USCCB Migration Chairman ‘deeply disappointed’ by Administration’s decision to terminate the Central American Minors parole program

From the United States Conference of Catholic Bishops:

August 21, 2017

WASHINGTON — Bishop Joe S. Vásquez of Austin, Texas, chair of the U.S. Conference of Catholic Bishops’ Committee on Migration, expresses his opposition to the Administration’s decision to end parole processing for individuals in Honduras, El Salvador and Guatemala who apply to enter the U.S. through the Central American Minors (CAM) program. Bishop Vasquez, who is currently in El Salvador, says that the elimination of this program puts the lives of vulnerable children at risk for greater harm.

Bishop Vásquez’ full statement follows:

“My brother bishops and I are deeply disappointed by the Administration’s decision to terminate the critical parole option of the CAM program. In terminating the parole option, the Administration has unnecessarily chosen to cut off proven and safe alternatives to irregular and dangerous migration for Central American children, including those previously approved for parole who are awaiting travel in their home countries. Pope Francis has called on us to protect migrant children, noting that “among migrants, children constitute the most vulnerable group.” We supported the CAM program, which included both refugee and parole options, precisely because it provided a legal and organized way for children to migrate to the United States and reunify with families. Terminating the parole program will neither promote safety for these children nor help our government regulate migration.

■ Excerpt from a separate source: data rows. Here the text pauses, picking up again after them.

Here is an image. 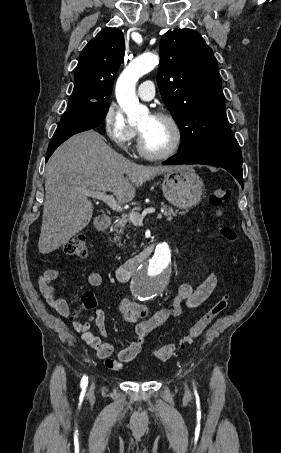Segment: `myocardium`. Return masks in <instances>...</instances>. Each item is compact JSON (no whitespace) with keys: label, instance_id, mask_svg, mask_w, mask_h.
Returning <instances> with one entry per match:
<instances>
[{"label":"myocardium","instance_id":"1","mask_svg":"<svg viewBox=\"0 0 281 453\" xmlns=\"http://www.w3.org/2000/svg\"><path fill=\"white\" fill-rule=\"evenodd\" d=\"M152 117L165 122L171 128L172 133H173L172 144H171L170 148L163 153L151 152V151L147 150V148L145 147L143 135H142L141 131L138 129L137 150H138V153L146 159L166 160V159L172 157L173 155H175V153L177 152V150L180 146L181 140H182V133H181L180 127L178 126L177 122L169 115H166L164 113H156V114L152 115Z\"/></svg>","mask_w":281,"mask_h":453}]
</instances>
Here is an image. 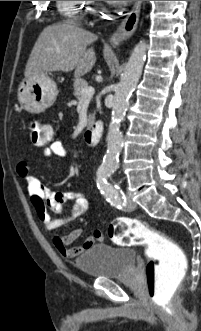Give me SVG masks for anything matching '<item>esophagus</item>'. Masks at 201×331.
Instances as JSON below:
<instances>
[{
    "label": "esophagus",
    "instance_id": "1",
    "mask_svg": "<svg viewBox=\"0 0 201 331\" xmlns=\"http://www.w3.org/2000/svg\"><path fill=\"white\" fill-rule=\"evenodd\" d=\"M142 1H136L128 16L122 21L110 38L111 45L116 48L130 38L137 28Z\"/></svg>",
    "mask_w": 201,
    "mask_h": 331
}]
</instances>
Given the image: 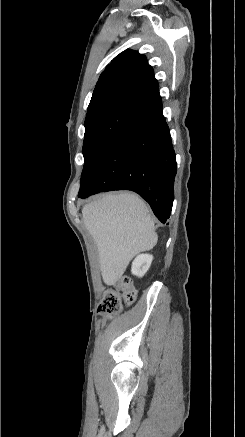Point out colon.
Listing matches in <instances>:
<instances>
[{
	"label": "colon",
	"mask_w": 245,
	"mask_h": 437,
	"mask_svg": "<svg viewBox=\"0 0 245 437\" xmlns=\"http://www.w3.org/2000/svg\"><path fill=\"white\" fill-rule=\"evenodd\" d=\"M136 299V290L128 277L119 279L115 288L107 291L99 304V312L108 317L117 315L122 304H132Z\"/></svg>",
	"instance_id": "5ec220e1"
}]
</instances>
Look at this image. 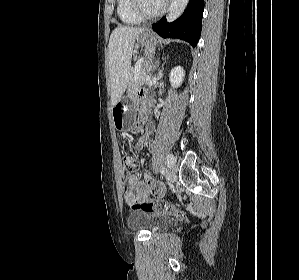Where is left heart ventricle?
Masks as SVG:
<instances>
[{
    "label": "left heart ventricle",
    "instance_id": "obj_1",
    "mask_svg": "<svg viewBox=\"0 0 299 280\" xmlns=\"http://www.w3.org/2000/svg\"><path fill=\"white\" fill-rule=\"evenodd\" d=\"M164 0H141V6L147 13H155L163 5Z\"/></svg>",
    "mask_w": 299,
    "mask_h": 280
}]
</instances>
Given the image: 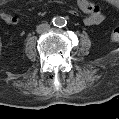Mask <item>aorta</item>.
Returning <instances> with one entry per match:
<instances>
[{"label": "aorta", "instance_id": "aorta-1", "mask_svg": "<svg viewBox=\"0 0 119 119\" xmlns=\"http://www.w3.org/2000/svg\"><path fill=\"white\" fill-rule=\"evenodd\" d=\"M53 24H54L55 26H58V27H63V26H65V24H66V20H65L64 17H60V16L54 17V18H53Z\"/></svg>", "mask_w": 119, "mask_h": 119}]
</instances>
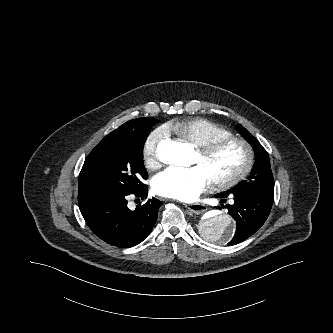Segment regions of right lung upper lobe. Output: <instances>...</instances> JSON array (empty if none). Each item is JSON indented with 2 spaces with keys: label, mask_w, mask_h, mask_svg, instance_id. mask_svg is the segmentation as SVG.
<instances>
[{
  "label": "right lung upper lobe",
  "mask_w": 333,
  "mask_h": 333,
  "mask_svg": "<svg viewBox=\"0 0 333 333\" xmlns=\"http://www.w3.org/2000/svg\"><path fill=\"white\" fill-rule=\"evenodd\" d=\"M146 119V117L144 118H138V119H133L130 120L126 123H124L123 125H121L119 128H117L116 130H114V133H118V132H128L130 130H135L144 120Z\"/></svg>",
  "instance_id": "cb5924a9"
}]
</instances>
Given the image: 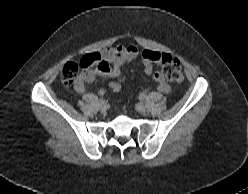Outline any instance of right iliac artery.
I'll use <instances>...</instances> for the list:
<instances>
[{"label": "right iliac artery", "mask_w": 248, "mask_h": 194, "mask_svg": "<svg viewBox=\"0 0 248 194\" xmlns=\"http://www.w3.org/2000/svg\"><path fill=\"white\" fill-rule=\"evenodd\" d=\"M100 94H102V93L100 92ZM100 101H103V99L100 98V99H99V102H100Z\"/></svg>", "instance_id": "obj_1"}]
</instances>
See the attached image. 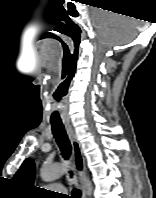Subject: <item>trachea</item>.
<instances>
[{
	"label": "trachea",
	"mask_w": 156,
	"mask_h": 198,
	"mask_svg": "<svg viewBox=\"0 0 156 198\" xmlns=\"http://www.w3.org/2000/svg\"><path fill=\"white\" fill-rule=\"evenodd\" d=\"M52 132L56 142L61 150V154L64 159H68L71 155V145L67 134L65 132L64 126L61 122L51 121ZM71 198H81V192L78 189L72 190Z\"/></svg>",
	"instance_id": "3493384b"
}]
</instances>
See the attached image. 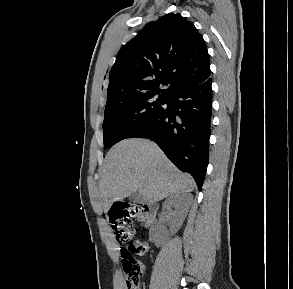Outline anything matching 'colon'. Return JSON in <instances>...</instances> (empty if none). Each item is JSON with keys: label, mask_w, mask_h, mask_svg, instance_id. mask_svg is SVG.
<instances>
[{"label": "colon", "mask_w": 293, "mask_h": 289, "mask_svg": "<svg viewBox=\"0 0 293 289\" xmlns=\"http://www.w3.org/2000/svg\"><path fill=\"white\" fill-rule=\"evenodd\" d=\"M145 214V209L139 204H126L116 202L113 204L109 219L117 239L122 242H131L133 238L132 223L140 220ZM147 252V244L143 241H134L128 248L121 250L126 283L129 289H138L145 273L144 264L137 260L133 254L144 255Z\"/></svg>", "instance_id": "1"}]
</instances>
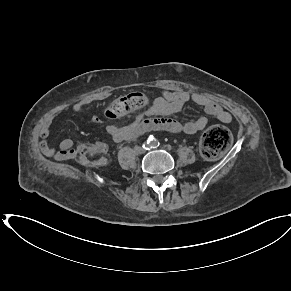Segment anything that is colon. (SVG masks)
<instances>
[{
	"label": "colon",
	"mask_w": 291,
	"mask_h": 291,
	"mask_svg": "<svg viewBox=\"0 0 291 291\" xmlns=\"http://www.w3.org/2000/svg\"><path fill=\"white\" fill-rule=\"evenodd\" d=\"M148 97L140 92L130 93L114 100L106 109L109 119H118L126 114L144 108L148 104ZM232 137L227 128L214 125L208 128L200 141L202 154L209 159L221 156L231 145ZM78 159L82 164L91 166L105 165V152L98 144H83L78 149Z\"/></svg>",
	"instance_id": "5ec220e1"
}]
</instances>
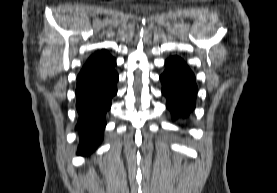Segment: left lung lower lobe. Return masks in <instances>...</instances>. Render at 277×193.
Wrapping results in <instances>:
<instances>
[{"instance_id":"obj_1","label":"left lung lower lobe","mask_w":277,"mask_h":193,"mask_svg":"<svg viewBox=\"0 0 277 193\" xmlns=\"http://www.w3.org/2000/svg\"><path fill=\"white\" fill-rule=\"evenodd\" d=\"M166 70L160 76L162 93L167 98V108L172 112L173 118L180 115L187 117L195 107L197 86L192 71L185 62L177 57L169 58Z\"/></svg>"}]
</instances>
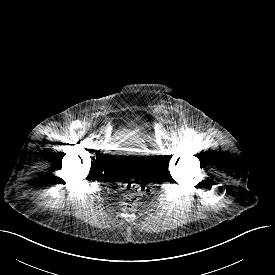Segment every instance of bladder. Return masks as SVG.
Masks as SVG:
<instances>
[{
  "instance_id": "31cf9c89",
  "label": "bladder",
  "mask_w": 275,
  "mask_h": 275,
  "mask_svg": "<svg viewBox=\"0 0 275 275\" xmlns=\"http://www.w3.org/2000/svg\"><path fill=\"white\" fill-rule=\"evenodd\" d=\"M155 140L141 128L116 130L109 140L106 163L120 178H141L150 174L158 162Z\"/></svg>"
}]
</instances>
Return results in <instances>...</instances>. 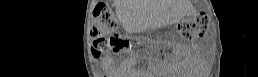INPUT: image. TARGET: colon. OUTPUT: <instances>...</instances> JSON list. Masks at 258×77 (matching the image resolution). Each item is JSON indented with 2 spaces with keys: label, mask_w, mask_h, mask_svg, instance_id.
<instances>
[{
  "label": "colon",
  "mask_w": 258,
  "mask_h": 77,
  "mask_svg": "<svg viewBox=\"0 0 258 77\" xmlns=\"http://www.w3.org/2000/svg\"><path fill=\"white\" fill-rule=\"evenodd\" d=\"M208 24V16L199 14L193 21L180 25L178 32L186 39L202 37L207 31ZM117 26V20L107 6L95 8L91 31V37L93 38L92 50L95 56L103 50L118 51L125 47V42L114 34Z\"/></svg>",
  "instance_id": "5ec220e1"
}]
</instances>
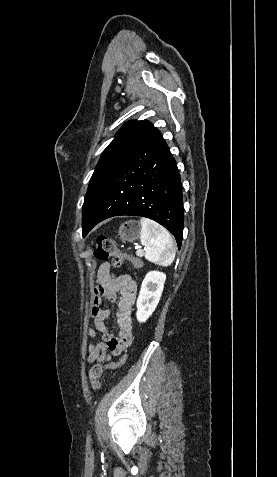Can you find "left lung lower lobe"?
Masks as SVG:
<instances>
[{"label":"left lung lower lobe","mask_w":277,"mask_h":477,"mask_svg":"<svg viewBox=\"0 0 277 477\" xmlns=\"http://www.w3.org/2000/svg\"><path fill=\"white\" fill-rule=\"evenodd\" d=\"M150 218L167 228L180 249L183 237V196L177 164L159 133L135 152L113 175L83 237L99 222L114 216Z\"/></svg>","instance_id":"1"}]
</instances>
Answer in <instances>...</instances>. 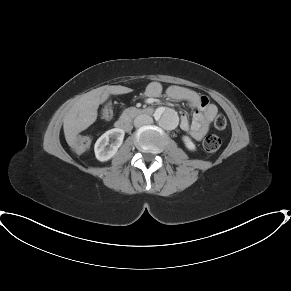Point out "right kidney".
I'll list each match as a JSON object with an SVG mask.
<instances>
[{
    "label": "right kidney",
    "instance_id": "obj_1",
    "mask_svg": "<svg viewBox=\"0 0 291 291\" xmlns=\"http://www.w3.org/2000/svg\"><path fill=\"white\" fill-rule=\"evenodd\" d=\"M125 132L120 128L106 131L95 143V156L99 161L111 159L122 145Z\"/></svg>",
    "mask_w": 291,
    "mask_h": 291
}]
</instances>
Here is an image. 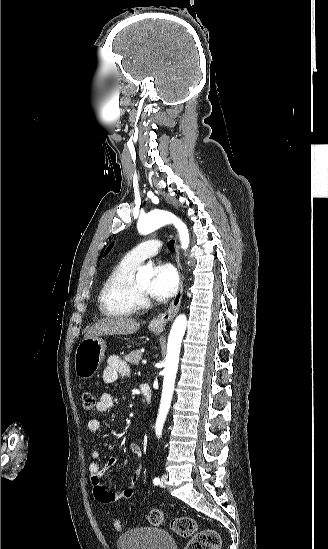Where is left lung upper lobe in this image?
<instances>
[{
    "mask_svg": "<svg viewBox=\"0 0 328 549\" xmlns=\"http://www.w3.org/2000/svg\"><path fill=\"white\" fill-rule=\"evenodd\" d=\"M111 248H112V244L107 248L105 254H107L111 250Z\"/></svg>",
    "mask_w": 328,
    "mask_h": 549,
    "instance_id": "5c2ea615",
    "label": "left lung upper lobe"
}]
</instances>
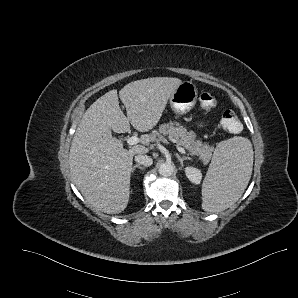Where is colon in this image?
Here are the masks:
<instances>
[{
    "mask_svg": "<svg viewBox=\"0 0 298 298\" xmlns=\"http://www.w3.org/2000/svg\"><path fill=\"white\" fill-rule=\"evenodd\" d=\"M200 106L203 110H211L215 104L216 100L210 93H202L199 96ZM221 127L229 133H239L242 130L241 122L239 121L236 113L232 110H226L223 112L220 119Z\"/></svg>",
    "mask_w": 298,
    "mask_h": 298,
    "instance_id": "obj_1",
    "label": "colon"
}]
</instances>
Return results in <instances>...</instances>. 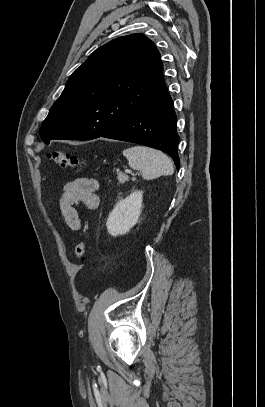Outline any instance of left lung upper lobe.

 In El Salvador, we have seen first-hand the very real problems that these children face. The Church, with its global presence, learns of this violence and persecution every day, in migrant shelters and in repatriation centers. We know that children must be protected. They must be given the ability to remain in their home countries and find opportunities, but they must also be able to leave and migrate safely to find protection when there are no alternatives. The CAM parole program offered part of that solution — a legal way to migrate for the most vulnerable of children.”